## [Aim of the exercise]
Could you transcribe each record below exactly as written, setting the pictures aside?
────────────────────────────────────────
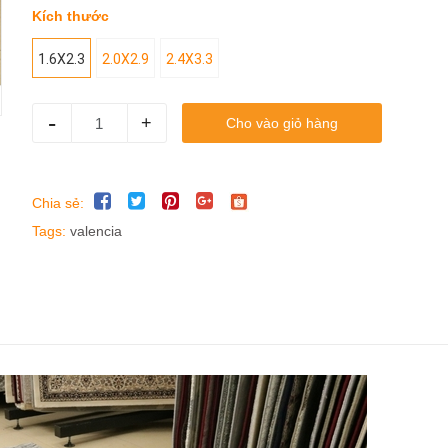
Kích thước
1.6X2.3
2.0X2.9
2.4X3.3
-
+
Cho vào giỏ hàng
Chia sẻ:
Tags:
valencia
────────────────────────────────────────
## [Written answer]
Kích thước
1.6X2.3
2.0X2.9
2.4X3.3
-
+
Cho vào giỏ hàng
Chia sẻ:
Tags:
valencia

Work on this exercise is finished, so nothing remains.